WHAT TO DO
Lines of the listing that contain "использова" need to be copied.

[DATA FOR THE TASK]

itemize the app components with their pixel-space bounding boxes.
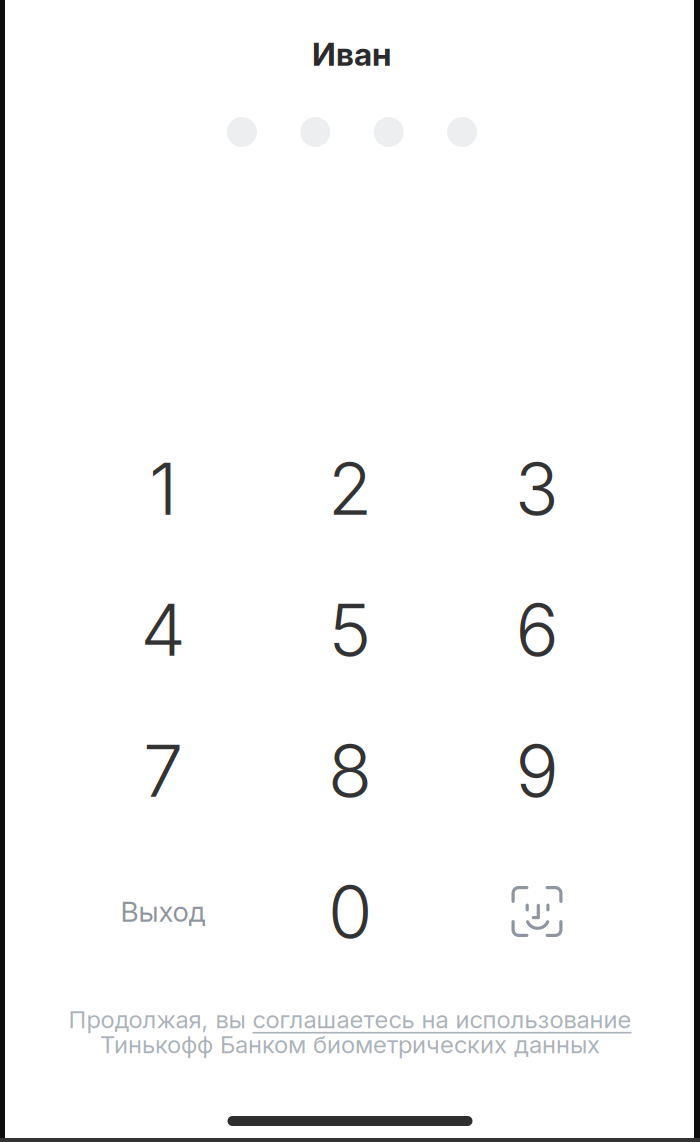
- staticText: Тинькофф Банком биометрических данных: [100, 1030, 600, 1059]
- staticText: 3: [515, 445, 559, 532]
- staticText: 1: [149, 445, 177, 532]
- staticText: 8: [328, 727, 372, 814]
- staticText: 4: [140, 586, 186, 673]
- staticText: Выход: [120, 895, 206, 928]
- button[interactable]: Войти по Face ID: [444, 841, 630, 982]
- staticText: 6: [516, 586, 558, 673]
- button[interactable]: 7: [70, 700, 256, 841]
- staticText: 2: [328, 445, 372, 532]
- button[interactable]: 8: [256, 700, 444, 841]
- button[interactable]: 9: [444, 700, 630, 841]
- staticText: 7: [143, 727, 183, 814]
- button[interactable]: 4: [70, 559, 256, 700]
- button[interactable]: Выход: [70, 841, 256, 982]
- button[interactable]: 2: [256, 418, 444, 559]
- button[interactable]: Продолжая, вы соглашаетесь на использова…: [68, 1005, 632, 1059]
- staticText: Иван: [312, 35, 391, 73]
- staticText: 0: [328, 868, 372, 955]
- button[interactable]: 0: [256, 841, 444, 982]
- staticText: 9: [516, 727, 558, 814]
- staticText: Продолжая, вы соглашаетесь на использова…: [68, 1005, 632, 1034]
- staticText: 5: [328, 586, 372, 673]
- button[interactable]: 5: [256, 559, 444, 700]
- button[interactable]: 6: [444, 559, 630, 700]
- button[interactable]: 1: [70, 418, 256, 559]
- button[interactable]: 3: [444, 418, 630, 559]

[/DATA FOR THE TASK]

REPLY
- button[interactable]: Продолжая, вы соглашаетесь на использова…: [68, 1005, 632, 1059]
- staticText: Продолжая, вы соглашаетесь на использова…: [68, 1005, 632, 1034]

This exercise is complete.